Dr. Smith's ECG Blog

Instructive ECGs in Emergency Medicine Clinical Content

Associate Editors:
— Pendell Meyers & Ken Grauer (2018)
— Jesse McLaren & Emre Aslanger (2022)
— Willy Frick (2024)

editors

70-something with acute chest pain, Right Bundle Branch block, ST Elevation, and large T-waves

A 70-something with no cardiac history called 911 for acute chest pain.

Here is the prehospital ECG:

What do you think?

There is right bundle branch block (RBBB) and left anterior fascicular block. There are 2mm of ST Elevation in V3 and V4. There is more than 1 mm STE in V5 and STE = 1 mm in V6. RBBB is “supposed to” have no ST Elevation anywhere. Usually, in V1-V3, there is ST depression discordant to a positive R’-wave. In this case, V3 does not have a positive R’-wave. Instead, there is a negative S-wave, and so one might expect discordant STE. The same goes for V4-6. However, V4-6 in RBBB usually have a wide S-wave but are not “supposed to” have any ST Elevation. The combination of RBBB and LAFB in the setting of suspected LAD Occlusion (OMI) is a particarly bad combination. When I have seen it, it is usually post-arrest, pre-arrest, or in the setting of acute cardiogenic shock. It is really terrible (see examples below).

In addition, the T-waves are suggestive of Hyperacute T-waves in V3-4.

The cath lab was activated prehospital for ST Elevation.

I was not the attending, but I showed up and looked at this prehospital ECG. I thought it was probably a “fake(a STEMI mimic, or OMI mimic).
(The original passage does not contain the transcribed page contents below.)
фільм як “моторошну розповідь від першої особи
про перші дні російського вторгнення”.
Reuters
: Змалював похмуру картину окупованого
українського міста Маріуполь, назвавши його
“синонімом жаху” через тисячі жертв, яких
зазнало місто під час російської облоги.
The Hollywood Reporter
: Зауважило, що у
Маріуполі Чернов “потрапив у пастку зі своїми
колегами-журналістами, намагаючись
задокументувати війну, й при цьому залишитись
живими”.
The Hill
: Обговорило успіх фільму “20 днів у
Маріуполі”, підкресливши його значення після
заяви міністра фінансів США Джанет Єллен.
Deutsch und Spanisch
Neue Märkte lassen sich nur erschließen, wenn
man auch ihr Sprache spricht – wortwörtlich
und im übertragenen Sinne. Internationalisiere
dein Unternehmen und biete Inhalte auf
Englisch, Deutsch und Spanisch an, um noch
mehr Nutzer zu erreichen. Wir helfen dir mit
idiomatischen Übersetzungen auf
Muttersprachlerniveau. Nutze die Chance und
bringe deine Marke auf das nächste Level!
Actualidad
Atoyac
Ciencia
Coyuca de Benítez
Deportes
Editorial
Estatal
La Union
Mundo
It just did not look like OMI to me.

We recorded an ED ECG:

It looks the same.

I still thought it looked like a mimic.

So I put it through the PMCardio Queen of Hearts AI app:

She also thinks there is no “STEMI or Equivalent”
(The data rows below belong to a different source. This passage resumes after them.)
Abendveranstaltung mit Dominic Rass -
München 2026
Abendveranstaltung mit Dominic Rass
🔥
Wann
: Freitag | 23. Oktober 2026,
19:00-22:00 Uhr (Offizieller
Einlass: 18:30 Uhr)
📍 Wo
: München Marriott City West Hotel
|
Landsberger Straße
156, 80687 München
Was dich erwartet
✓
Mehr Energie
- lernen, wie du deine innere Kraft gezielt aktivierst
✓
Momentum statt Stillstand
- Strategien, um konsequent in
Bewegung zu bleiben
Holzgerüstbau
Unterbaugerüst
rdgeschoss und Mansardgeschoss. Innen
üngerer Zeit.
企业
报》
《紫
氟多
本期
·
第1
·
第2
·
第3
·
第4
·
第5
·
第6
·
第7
There was no previous ECG for comparison.

I did not think the ECG was specific for OMI, and neither did the Queen of Hearts, but both of us had low confidence, and there was no previous ECG for comparison. But the pretest probability was high and the consequences of missing an LAD OMI in the presence of RBBB and LAFB was too terrible to rely on, and so we activated the cath lab.

Angiogram was negative and all trops were undetectable.

We have data that is submitted for publication showing a decrease in false positive ECGs from 45% to 10% with use of the Queen of Hearts.

A few examples of RBBB/LAFB with LAD or Left Main OMI.

And here are two of them (Both accurately diagnosed as OMI by PMCardio Queen of Hearts)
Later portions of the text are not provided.